Jeff Masters has flown over 100,000 miles a year for business over the past decade. Most weeks he took multiple Southwest trips between offices in Chicago, Dallas and Atlanta. "Now I'm grounded more than George Jetson's car," Masters jokes. "My company slashed travel to cut costs with bookings down almost 80%."
With companies freezing budgets, Southwest is seeing most corporate deals fail to close. Small businesses have eliminated employee travel entirely. Even healthcare and engineering firms still flying have tightened approval requirements. "We used to book Southwest to visit job sites and hold team meetings," explains Olivia Chen, a civil engineer. "But our CEO now rejects any travel unless it directly generates new contracts."
At the same time, leisure passengers are reducing spending and trading down to control costs. Families take road trips and stay home more to save money. Miami beach vacations become weekend camping trips. Premium cabins fly empty as nervous consumers stick to basic economy.
"This trend cuts across all demographics," notes Southwest CEO Bob Jordan on a conference call. While his airline retains a loyal base of value-focused flyers, discretionary trips face cuts when household budgets tighten.
The Federal Reserve's interest rate hikes cast a shadow on demand outlooks. As credit tightens, big-ticket purchases like vacations require financing. "Higher loan rates deter consumers from buying cars, homes, or airline tickets unless necessary," says Columbia University economics professor Dan Black. "And businesses forestall investments when the cost of capital rises."
Black expects negative GDP growth within six months as rising rates compound inflation. Any downturn dampens travel spending directly. Unemployment may still hover around 3.5%, but budgets shrink as consumers absorb higher costs for needs.

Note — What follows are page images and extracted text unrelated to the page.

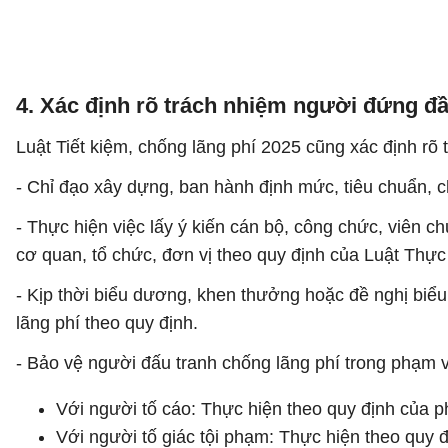
4. Xác định rõ trách nhiệm người đứng đầ
Luật Tiết kiệm, chống lãng phí 2025 cũng xác định rõ
- Chỉ đạo xây dựng, ban hành định mức, tiêu chuẩn, 
- Thực hiện việc lấy ý kiến cán bộ, công chức, viên ch
cơ quan, tổ chức, đơn vị theo quy định của Luật Thực
- Kịp thời biểu dương, khen thưởng hoặc đề nghị biểu 
lãng phí theo quy định.
- Bảo vệ người đấu tranh chống lãng phí trong phạm 
Với người tố cáo: Thực hiện theo quy định của ph
Với người tố giác tội phạm: Thực hiện theo quy đ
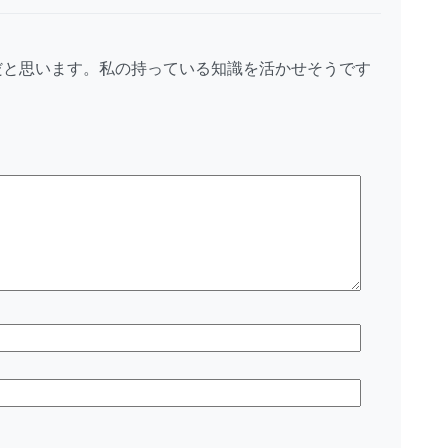
だと思います。私の持っている知識を活かせそうです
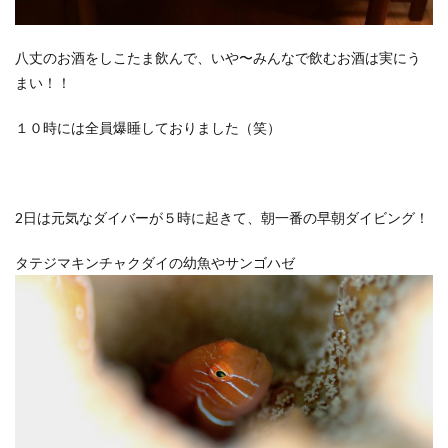
八丈のお酒をしこたま飲んで、いや〜みんなで飲むお酒は実にう
まい！！
１０時には全員爆睡しておりました（笑）
2日は元気なダイバーが５時に起きて、朝一番の早朝ダイビング！
タテジマキンチャクダイの幼魚やサンゴハゼ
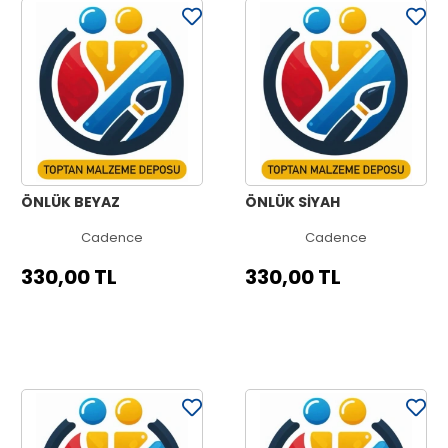
ÖNLÜK BEYAZ
ÖNLÜK SİYAH
Cadence
Cadence
330,00 TL
330,00 TL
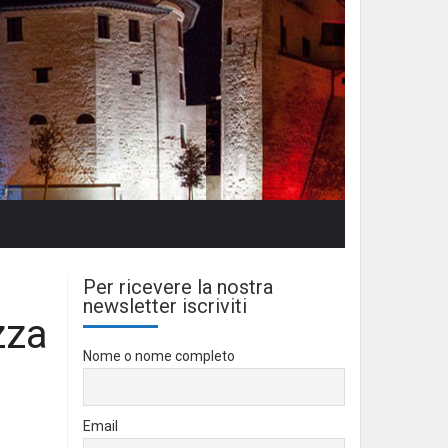
Per ricevere la nostra
newsletter iscriviti
zza
Nome o nome completo
Email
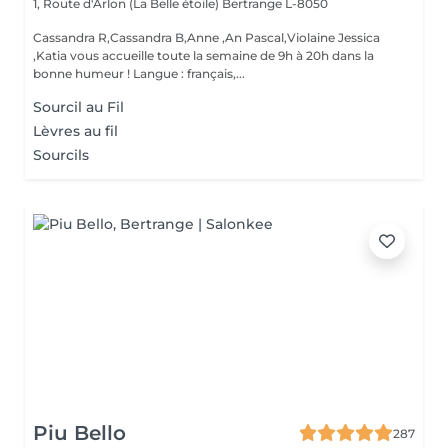
1, Route d'Arlon (La Belle étoile)
Bertrange L-8050
Cassandra R,Cassandra B,Anne ,An Pascal,Violaine Jessica
,Katia vous accueille toute la semaine de 9h à 20h dans la
bonne humeur ! Langue : français,...
Sourcil au Fil
Lèvres au fil
Sourcils
Piu Bello
287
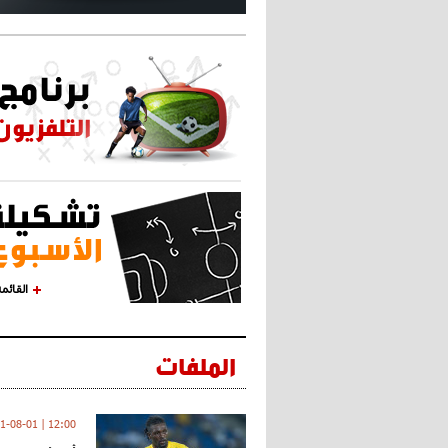
القائم
الملفات
12:00 | 2021-08-01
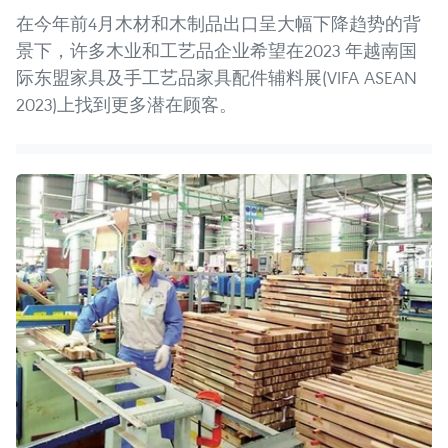
在今年前4月木材和木制品出口呈大幅下降趋势的背
景下，许多木业和工艺品企业希望在2023 年越南国
际东盟家具及手工艺品家具配件辅料展(VIFA ASEAN
2023)上找到更多潜在顾客。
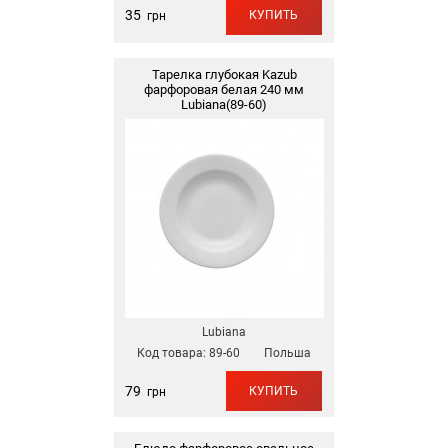
35
КУПИТЬ
грн
Тарелка глубокая Kazub
фарфоровая белая 240 мм
Lubiana(89-60)
Lubiana
Код товара:
89-60
Польша
79
КУПИТЬ
грн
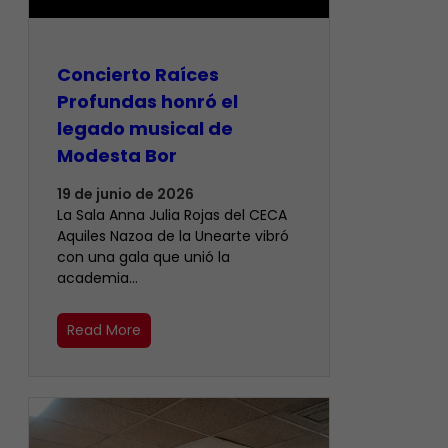
​Concierto Raíces
Profundas honró el
legado musical de
Modesta Bor
19 de junio de 2026
La Sala Anna Julia Rojas del CECA
Aquiles Nazoa de la Unearte vibró
con una gala que unió la
academia…
Read More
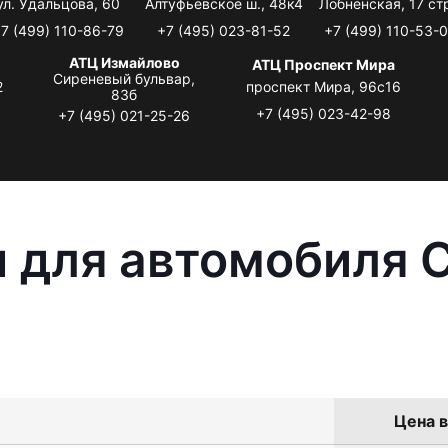
ул. Удальцова, 60
Алтуфьевское ш., 48к4
Лобненская, 17 стр
7 (499) 110-86-79
+7 (495) 023-81-52
+7 (499) 110-53-
АТЦ Измайлово
АТЦ Проспект Мира
Сиреневый бульвар,
2
проспект Мира, 96с16
83б
+7 (495) 023-42-98
+7 (495) 021-25-26
 для автомобиля C
Цена в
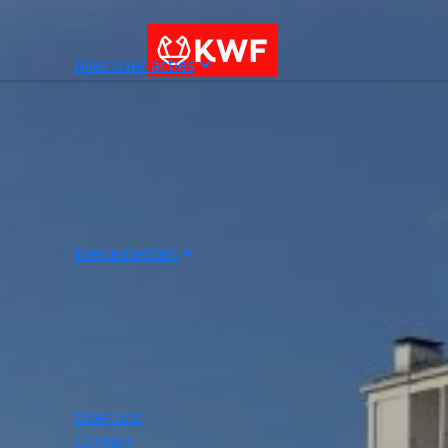
Alles over acties
Evenementen
Over ons
Contact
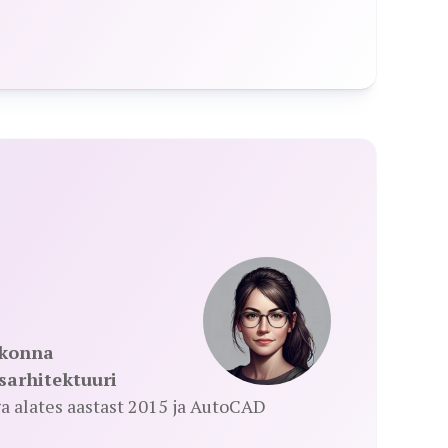
skonna
sarhitektuuri
a alates aastast 2015 ja AutoCAD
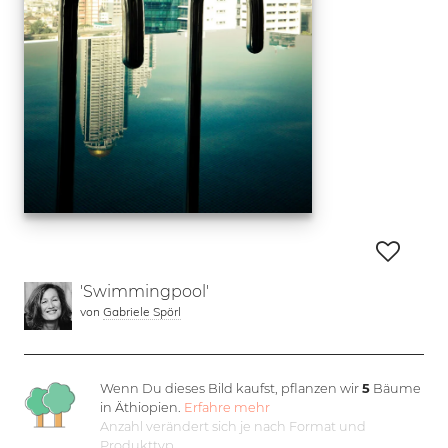
'Swimmingpool'
von
Gabriele Spörl
Wenn Du dieses Bild kaufst, pflanzen wir
5
Bäume
in Äthiopien.
Erfahre mehr
Anzahl verändert sich je nach Format und
Produkttyp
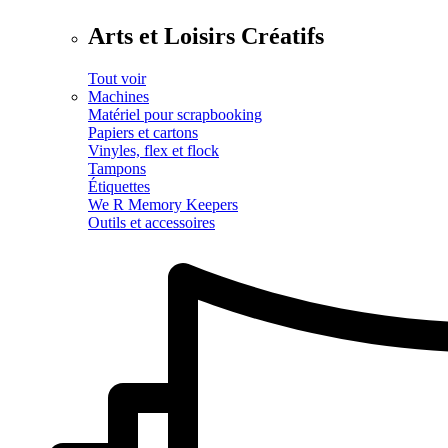
Arts et Loisirs Créatifs
Tout voir
Machines
Matériel pour scrapbooking
Papiers et cartons
Vinyles, flex et flock
Tampons
Étiquettes
We R Memory Keepers
Outils et accessoires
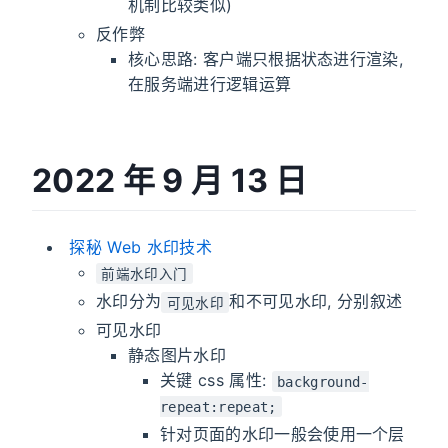
机制比较类似)
反作弊
核心思路: 客户端只根据状态进行渲染,
在服务端进行逻辑运算
2022 年 9 月 13 日
​ 探秘 Web 水印技术
前端水印入门
水印分为
和不可见水印, 分别叙述
可见水印
可见水印
静态图片水印
关键 css 属性:
background-
repeat:repeat;
针对页面的水印一般会使用一个层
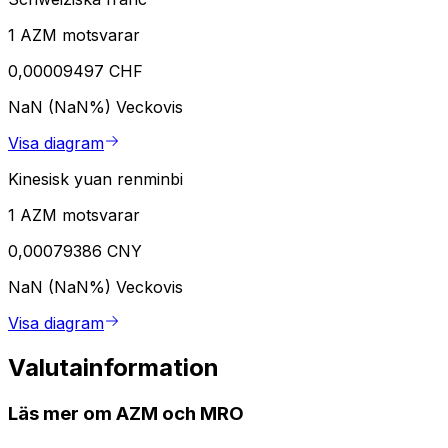
1 AZM motsvarar
0,00009497 CHF
NaN (NaN%)
Veckovis
Visa diagram
Kinesisk yuan renminbi
1 AZM motsvarar
0,00079386 CNY
NaN (NaN%)
Veckovis
Visa diagram
Valutainformation
Läs mer om AZM och MRO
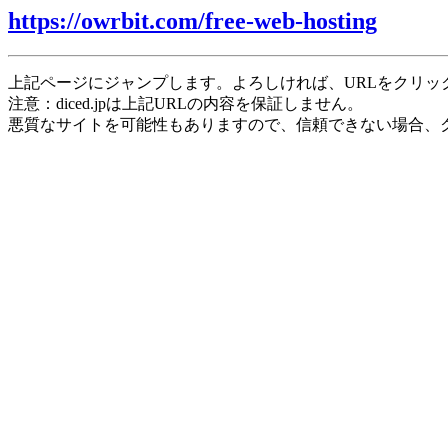
https://owrbit.com/free-web-hosting
上記ページにジャンプします。よろしければ、URLをクリッ
注意：diced.jpは上記URLの内容を保証しません。
悪質なサイトを可能性もありますので、信頼できない場合、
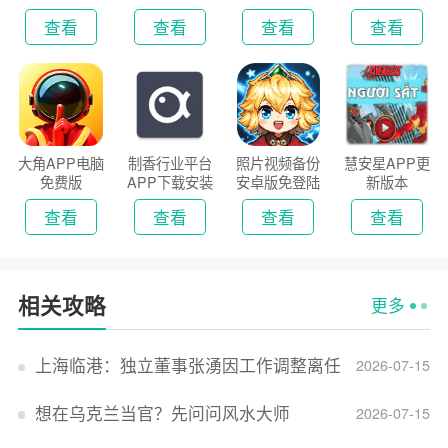
新版
2026
查看
查看
查看
查看
大角APP电脑
制香行业平台
照片视频备份
慧安星APP更
免费版
APP下载安装
安卓版免登陆
新版本
2026
版
查看
查看
查看
查看
相关攻略
更多
上海临港：独立董事张湧因工作调整离任
2026-07-15
想在乌克兰当官？先问问风水大师
2026-07-15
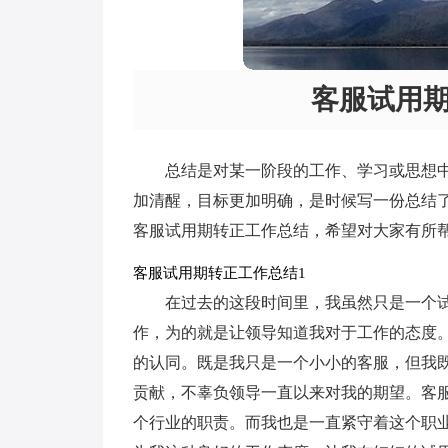
客服试用期
总结是对某一阶段的工作、学习或思想
加清醒，目标更加明确，是时候写一份总结
客服试用期转正工作总结，希望对大家有所
客服试用期转正工作总结1
在过去的这段时间里，我虽然只是一个
作，为的就是让领导知道我对于工作的态度
的认同。既是我只是一个小小的客服，但我
贡献，不辜负领导一直以来对我的期望。客
个行业的职责。而我也是一直紧守着这个职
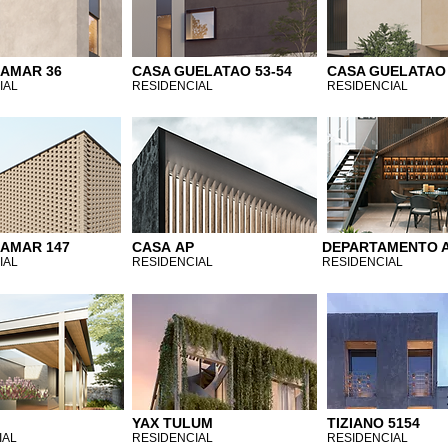
AMAR 36
CASA GUELATAO 53-54
CASA GUELATAO 
IAL
RESIDENCIAL
RESIDENCIAL
AMAR 147
CASA AP
DEPARTAMENTO 
IAL
RESIDENCIAL
RESIDENCIAL
R
YAX TULUM
TIZIANO 5154
IAL
RESIDENCIAL
RESIDENCIAL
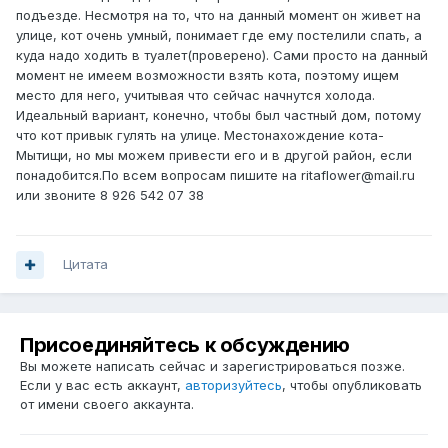
подъезде. Несмотря на то, что на данный момент он живет на
улице, кот очень умный, понимает где ему постелили спать, а
куда надо ходить в туалет(проверено). Сами просто на данный
момент не имеем возможности взять кота, поэтому ищем
место для него, учитывая что сейчас начнутся холода.
Идеальный вариант, конечно, чтобы был частный дом, потому
что кот привык гулять на улице. Местонахождение кота-
Мытищи, но мы можем привести его и в другой район, если
понадобится.По всем вопросам пишите на ritaflower@mail.ru
или звоните 8 926 542 07 38
Цитата
Присоединяйтесь к обсуждению
Вы можете написать сейчас и зарегистрироваться позже.
Если у вас есть аккаунт,
авторизуйтесь
, чтобы опубликовать
от имени своего аккаунта.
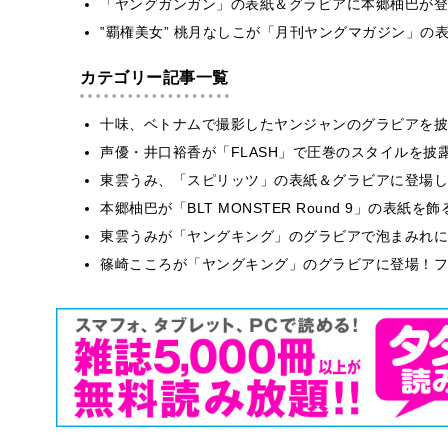
「ヤングガンガン」の表紙＆グラビアに本郷柚巴が登
‟覇権美女” 桃月なしこが「月刊ヤングマガジン」の
カテゴリー記事一覧
十味、ベトナムで撮影したヤンジャンのグラビアを披
声優・井口裕香が「FLASH」で圧巻のスタイルを披
東雲うみ、「スピリッツ」の表紙＆グラビアに登場し
本郷柚巴が「BLT MONSTER Round 9」の表紙
東雲うみが「ヤングキング」のグラビアで泡まみれに
篠崎こころが「ヤングキング」のグラビアに登場！フ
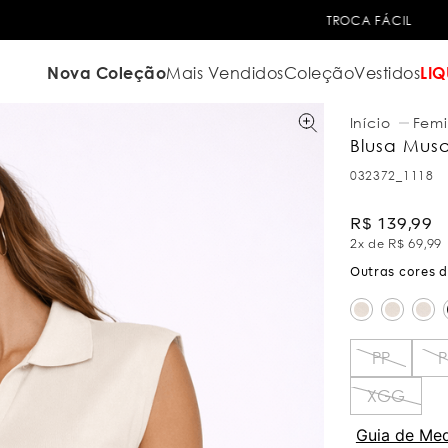
TROCA FÁCIL
Nova Coleção
Mais Vendidos
Coleção
Vestidos
LIQ
Femi
Blusa Mus
032372_1118
R$
139
,
99
2
x de
R$
69
,
99
PP
P
XGG
Guia de Me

Southwest anticipates corporate travel staying muted at 25% below 2019 levels through 2023. Leisure bookings likely stabilize but airlines don't foresee further surges absent wage gains. International travel should continue gradually rebounding, depending on economies abroad. But this segment remains 15-20% below pre-pandemic.
Overall Southwest believes revenue momentum plateauing by mid-2023. "While passenger demand keeps recovering, activity seems to be slowing toward a softer new normal," CFO Tammy Romo told analysts. She cautioned that forecasts carry more uncertainty than usual.
Geopolitical instability adds further risks. Fuel prices and exchange rates whipsaw as Russia's war in Ukraine continues destabilizing markets. Aircraft and parts costs are skyrocketing with supply shortages. "Every $10 increase in oil prices drains $750 million from our yearly profits," Romo notes.